PRIMAKOV’S VISIT TO THE MIDDLE EAST: HIGH PROFILE, FEW RESULTS

Publication: Eurasia Daily Monitor Volume: 2 Issue: 31

In recent months, Moscow has launched several foreign policy initiatives as part of an effort to recapture something of its vanished influence in the Middle East. Since 1991 Russian officials have periodically claimed that Arab leaders have solicited Moscow’s return to the region to counterbalance the United States. In January Russian President Vladimir Putin hosted Syrian President Bashar Assad (see EDM, January 26) and visited Turkey (EDM, January 18) to enhance Russia’s economic and political positions throughout the region. Russia, as these visits indicate, seeks to enhance its position by gaining major footholds in the local energy and arms markets. Russia also is trying to carve out a space within which it can have good relations with both Israel and with Arab states. To signal its intentions, Russia sent a large delegation led by Yevgeny Primakov, now head of the Russian Chamber of Commerce and a veteran Kremlin Middle East expert, to the Russo-Arab Business council in Beirut and to meetings in Syria, Jordan, and Iran.

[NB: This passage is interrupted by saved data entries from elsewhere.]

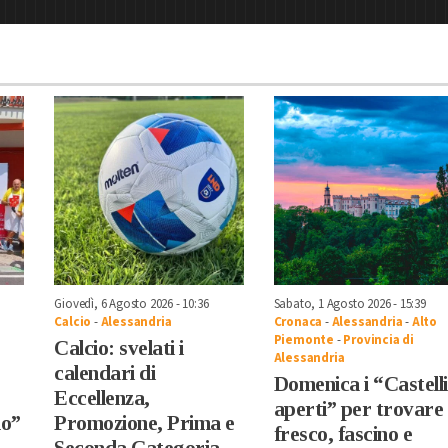
Giovedì, 6 Agosto 2026 - 10:36
Sabato, 1 Agosto 2026 - 15:39
Calcio
-
Alessandria
Cronaca
-
Alessandria
-
Alto
Piemonte
-
Provincia di
Calcio: svelati i
Alessandria
calendari di
Domenica i “Castelli
Eccellenza,
aperti” per trovare
no”
Promozione, Prima e
fresco, fascino e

Russian leaders are making no attempts to conceal their effort to recover lost positions and gain new footholds in the Middle East, particularly through Syria. Primakov maintains that Russia has considerable geopolitical interests in the Middle East and that its economy complements those of the Arab sates. Yet in fact, there are few actual programs between Moscow and local governments, and Syrian energy projects are by no means top-of-the-line contracts. In Syria Primakov claimed that Russian and Arab interests were particularly close, and he launched attacks against those whom he said made no secret of the fact that they responded to terrorism by seeking “to divide the world along national-religious lines,” another example of mendacious anti-American propaganda and a crude attempt to exploit those lies for the Kremlin’s benefit.

Primakov also claimed that the political climate for expanding Russo-Syrian commercial ties is more favorable than ever, yet few tangible contracts seem to have emerged from his talks. Possibly Russian companies may receive contracts to replace U.S. and Canadian companies that now produce oil and gas in Syria, and discussion of construction of the gas pipeline from Syria to Lebanon and Turkey is also taking place. This pipeline would supply natural gas from Egypt, which is already supplying Jordan. Yet at the same time, the fiasco over weapons undoubtedly casts a pall over these relations, especially as Syria wants weapons, cannot pay for them, and Putin will not antagonize Washington and Jerusalem merely to gratify Primakov.

Nevertheless Primakov used his time in Syria to slam both Washington and Jerusalem for bringing pressure to bear upon Russia regarding projected Syrian arms sales. He also claimed that Syria is ready to negotiate with Israel without any preconditions, and that Israel refuses to negotiate with Damascus. He declared that the allegations that Syria supports terrorism are groundless, a fact that he knows to be false, and that these charges therefore reflect an effort to isolate Syria. Primakov still views Washington and Israel as Russia’s enemies in the Middle East, and essentially he believes that the Cold War has continued there. At a time when Russia claims its number one enemy is international terrorism, it is more than a little strange that he is defending Syria against charges of supporting terrorism that he himself knows to be incontrovertible.

Primakov subsequently led his delegation to Iran to establish a Russo-Iranian trade council and to enhance exchanges of commercial information. The Russian delegates represented banks, companies specializing in foreign trade, aircraft manufacture, communications, information technology, investment, transportation, and the production of metal, oil, and natural gas, so it obviously seeks to enhance Russia’s economic ties with and position inside of Iran, although no deals were reported to have been concluded or signed there.

In general Primakov’s visit confirms that the Kremlin is making serious efforts to regain its regional position in the Middle East, but its point man there seems to have a strategy of appealing to the past rather than to the present or to the future. Moreover, an approach based on selling arms to Syria — which could not pay its prior debts to Moscow — makes no economic sense, which allegedly is the key national interest for Putin. Second, the mission contradicts Putin’s efforts to build up a strong political and commercial position with Israel and to be taken seriously as a member of the international group trying to bring peace to Israel and the Palestinians. Finally the economic results of Primakov’s visit appear for the moment to have been meager. While time will tell how well Moscow can play in the Middle East, it seems from this vantage point that it still has a long way to go both materially, and no less importantly, cognitively, before it can return to being even a shadow of its former self there.

(Itar-Tass, February 7; Russian Television Channel One, February 7; Info-Prod Research Middle East Ltd. February 8; RIA-Novosti, January 25, February 7, and February 10; Diplomatic Panorama, February 10; Lenta.ru, February 8; deepikaglobal.com, February 10).